FOOD Glycemic index (glucose = 100)
HIGH-CARBOHYDRATE FOODS
White wheat bread* 75 ± 2
Whole wheat/whole meal bread 74 ± 2
Specialty grain bread 53 ± 2
Unleavened wheat bread 70 ± 5
Wheat roti 62 ± 3
Chapatti 52 ± 4
Corn tortilla 46 ± 4
White rice, boiled* 73 ± 4
Brown rice, boiled 68 ± 4
Barley 28 ± 2 (I’m not sure why they put barley on the “high” list)
Sweet corn 52 ± 5
Spaghetti, white 49 ± 2
Spaghetti, whole meal 48 ± 5
Rice noodles† 53 ± 7
Udon noodles 55 ± 7
Couscous† 65 ± 4
BREAKFAST CEREALS
Cornflakes 81 ± 6
Wheat flake biscuits 69 ± 2
Porridge, rolled oats 55 ± 2
Instant oat porridge 79 ± 3
Rice porridge/congee 78 ± 9
Millet porridge 67 ± 5
Muesli 57 ± 2
FRUIT AND FRUIT PRODUCTS
Apple, raw† 36 ± 2
Orange, raw† 43 ± 3
Banana, raw† 51 ± 3
Pineapple, raw 59 ± 8
Mango, raw† 51 ± 5
Watermelon, raw 76 ± 4
Dates, raw 42 ± 4
Peaches, canned† 43 ± 5
Strawberry jam/jelly 49 ± 3
Apple juice 41 ± 2
Orange juice 50 ± 2
VEGETABLES
Potato, boiled 78 ± 4
Potato, instant mash 87 ± 3
Potato, french fries 63 ± 5
Carrots, boiled 39 ± 4
Sweet potato, boiled 63 ± 6
Pumpkin, boiled 64 ± 7
Plantain/green banana 55 ± 6
Taro, boiled 53 ± 2
Vegetable soup 48 ± 5
DAIRY PRODUCTS AND ALTERNATIVES
Milk, full fat 39 ± 3
Milk, skim 37 ± 4
Ice cream 51 ± 3
Yogurt, fruit 41 ± 2
Soy milk 34 ± 4
Rice milk 86 ± 7
LEGUMES
Chickpeas 28 ± 9
Kidney beans 24 ± 4
Lentils 32 ± 5
Soy beans 16 ± 1
SNACK PRODUCTS
Chocolate 40 ± 3
Popcorn 65 ± 5
Potato crisps 56 ± 3
Soft drink/soda 59 ± 3
Rice crackers/crisps 87 ± 2
SUGARS
Fructose 15 ± 4
Sucrose 65 ± 4
Glucose 103 ± 3
Honey 61 ± 3

There are some surprises, at least to me, on this list. Rice crackers, typically thought of as a diet snack, have a GI value of 87, while chocolate is only 40. White spaghetti is better than couscous.  Potato chips are actually better than popcorn (another supposedly “healthy” snack food). Of course, this list is only one measure of a food’s value.  While chocolate might have less than half the GI of rice crackers, there’s no accounting for the number of calories in similar portions. And popcorn, if it’s unbuttered, has far less fat than potato chips.

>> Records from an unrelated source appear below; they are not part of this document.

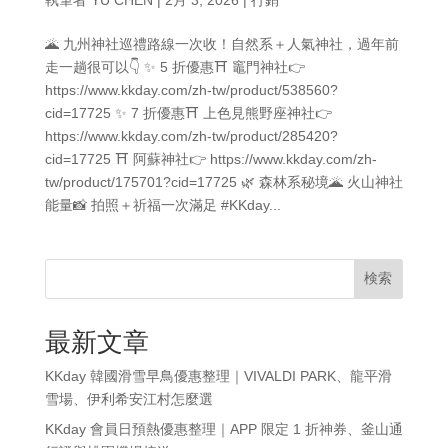
🌋 九州神社巡禮路線一次收！自然系＋人氣神社，過年前
走一趟很可以👇 ✨ 5 折優惠⛩ 竈門神社👉
https://www.kkday.com/zh-tw/product/538560?
cid=17725 ✨ 7 折優惠⛩ 上色見熊野座神社👉
https://www.kkday.com/zh-tw/product/285420?
cid=17725 ⛩ 阿蘇神社👉 https://www.kkday.com/zh-
tw/product/175701?cid=17725 🌿 森林系秘境🌋 火山神社
能量📸 拍照＋祈福一次滿足 #KKday...
検索
最新文章
KKday 韓國滑雪早鳥優惠整理｜VIVALDI PARK、龍平滑
雪場、伊利希安江村怎麼選
KKday 會員日預熱優惠整理｜APP 限定 1 折神券、釜山通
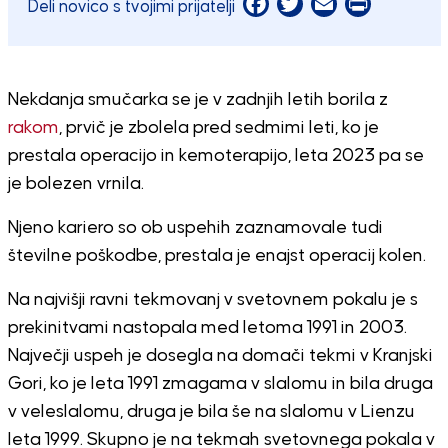
Facebook
Twitter
Email
Print
Deli novico s tvojimi prijatelji
Nekdanja smučarka se je v zadnjih letih borila z
rakom
, prvič je zbolela pred sedmimi leti, ko je
prestala operacijo in kemoterapijo, leta 2023 pa se
je bolezen vrnila.
Njeno kariero so ob uspehih zaznamovale tudi
številne poškodbe, prestala je enajst operacij kolen.
Na najvišji ravni tekmovanj v svetovnem pokalu je s
prekinitvami nastopala med letoma 1991 in 2003.
Največji uspeh je dosegla na domači tekmi v Kranjski
Gori, ko je leta 1991 zmagama v slalomu in bila druga
v veleslalomu, druga je bila še na slalomu v Lienzu
leta 1999. Skupno je na tekmah svetovnega pokala v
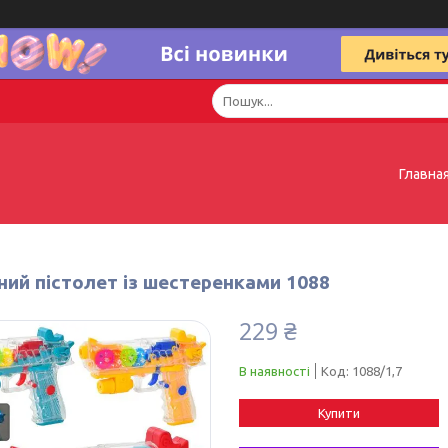
Главна
ний пістолет із шестеренками 1088
229 ₴
В наявності
Код:
1088/1,7
Купити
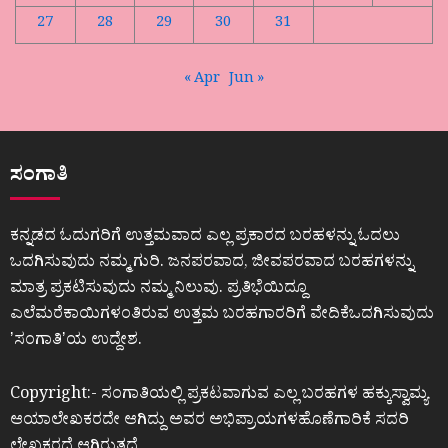
27
28
29
30
31
« Apr
Jun »
ಸಂಗಾತಿ
ಕನ್ನಡದ ಓದುಗರಿಗೆ ಉತ್ತಮವಾದ ಎಲ್ಲ ಪ್ರಕಾರದ ಬರಹಳನ್ನು ಓದಲು
ಒದಗಿಸುವುದು ನಮ್ಮ ಗುರಿ. ಜನಪರವಾದ, ಜೀವಪರವಾದ ಬರಹಗಳನ್ನು
ಮಾತ್ರ ಪ್ರಕಟಿಸುವುದು ನಮ್ಮ ನಿಲುವು. ಪ್ರತಿಭೆಯಿದ್ದೂ
ಎಲೆಮರೆಕಾಯಿಗಳಂತಿರುವ ಉತ್ತಮ ಬರಹಗಾರರಿಗೆ ವೇದಿಕೆಒದಗಿಸುವುದು
ʼಸಂಗಾತಿʼಯ ಉದ್ದೇಶ.
Copyright:- ಸಂಗಾತಿಯಲ್ಲಿ ಪ್ರಕಟವಾಗುವ ಎಲ್ಲ ಬರಹಗಳ ಹಕ್ಕುಸ್ವಾಮ್ಯ
ಆಯಾಲೇಖಕರದೇ ಆಗಿದ್ದು ಅವರ ಅಭಿಪ್ರಾಯಗಳಹೊಣೆಗಾರಿಕೆ ಸದರಿ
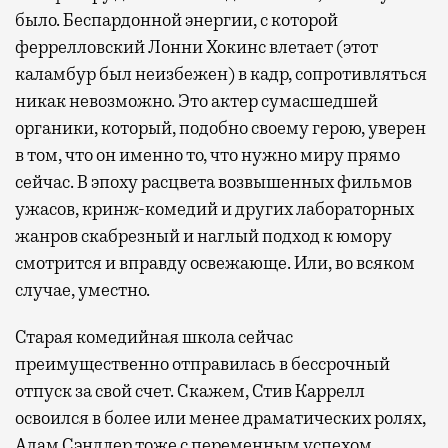
было. Беспардонной энергии, с которой
феррелловский Лонни Хокинс влетает (этот
каламбур был неизбежен) в кадр, сопротивляться
никак невозможно. Это актер сумасшедшей
органики, который, подобно своему герою, уверен
в том, что он именно то, что нужно миру прямо
сейчас. В эпоху расцвета возвышенных фильмов
ужасов, кринж-комедий и других лабораторных
жанров скабрезный и наглый подход к юмору
смотрится и вправду освежающе. Или, во всяком
случае, уместно.
Старая комедийная школа сейчас
преимущественно отправилась в бессрочный
отпуск за свой счет. Скажем, Стив Каррелл
освоился в более или менее драматических ролях,
Адам Сэндлер тоже с переменным успехом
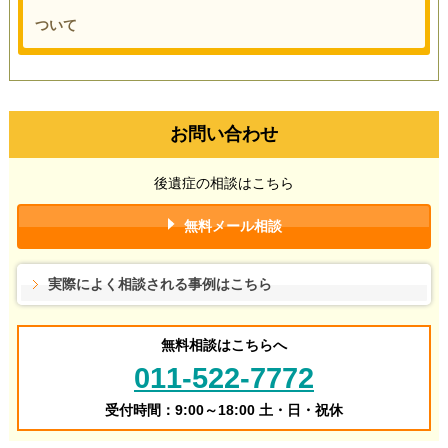
ついて
お問い合わせ
後遺症の相談はこちら
無料メール相談
実際によく相談される事例はこちら
無料相談はこちらへ
011-522-7772
受付時間：9:00～18:00 土・日・祝休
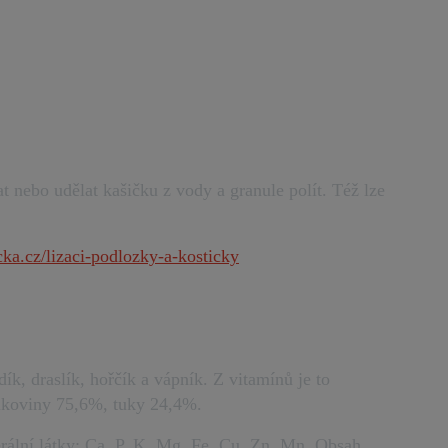
 nebo udělat kašičku z vody a granule polít. Též lze
a.cz/lizaci-podlozky-a-kosticky
k, draslík, hořčík a vápník. Z vitamínů je to
ílkoviny 75,6%, tuky 24,4%.
erální látky: Ca, P, K, Mg, Fe, Cu, Zn, Mn. Obsah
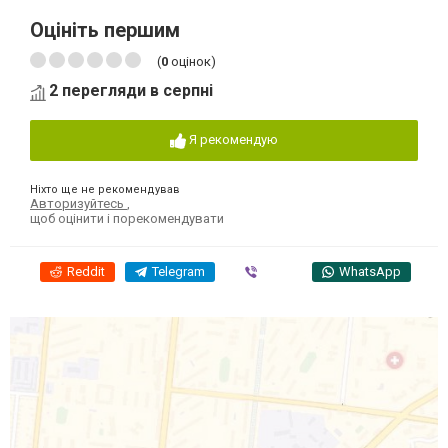
Оцініть першим
(
0
оцінок)
2 перегляди в серпні
Я рекомендую
Ніхто ще не рекомендував
Авторизуйтесь
,
щоб оцінити і порекомендувати
Reddit
Telegram
Viber
WhatsApp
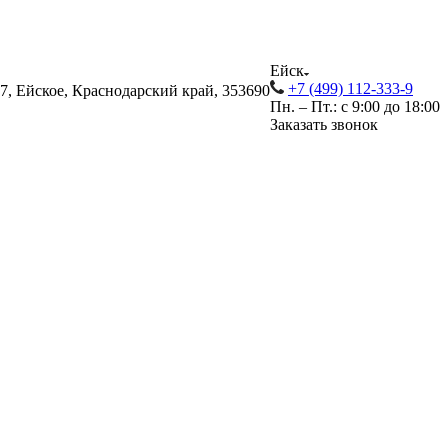
Ейск
+7 (499) 112-333-9
17, Ейское, Краснодарский край, 353690
Пн. – Пт.: с 9:00 до 18:00
Заказать звонок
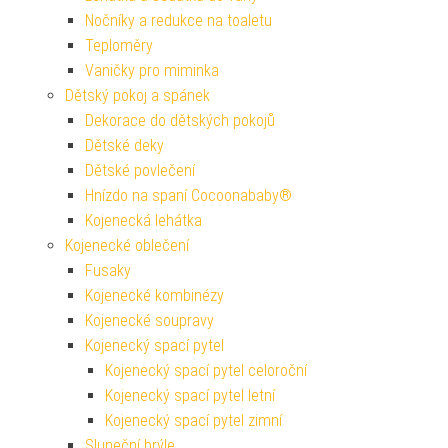
Nočníky a redukce na toaletu
Teploměry
Vaničky pro miminka
Dětský pokoj a spánek
Dekorace do dětských pokojů
Dětské deky
Dětské povlečení
Hnízdo na spaní Cocoonababy®
Kojenecká lehátka
Kojenecké oblečení
Fusaky
Kojenecké kombinézy
Kojenecké soupravy
Kojenecký spací pytel
Kojenecký spací pytel celoroční
Kojenecký spací pytel letní
Kojenecký spací pytel zimní
Sluneční brýle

Nevertheless, for people with Type 1 or Type 2 diabetes, a glycemic index evaluation of all foods is now recommended by the American Diabetes Association, the Canadian Diabetes Association, the UK Diabetes Association and others to maintain blood glucose levels and thereby better manage or prevent diabetes.

Week 2 Results

Week 3 began yesterday, so it’s time to see if this low carb eating is still helping weight loss. Again, it’s kind of hard to tell from the bathroom scales, but it looks like I’m down another 1-1 1/2 lbs. for the week, making my total weight loss somewhere in the 3-4 lb. range, having started around 211 and now being somewhere in the 207-208 range.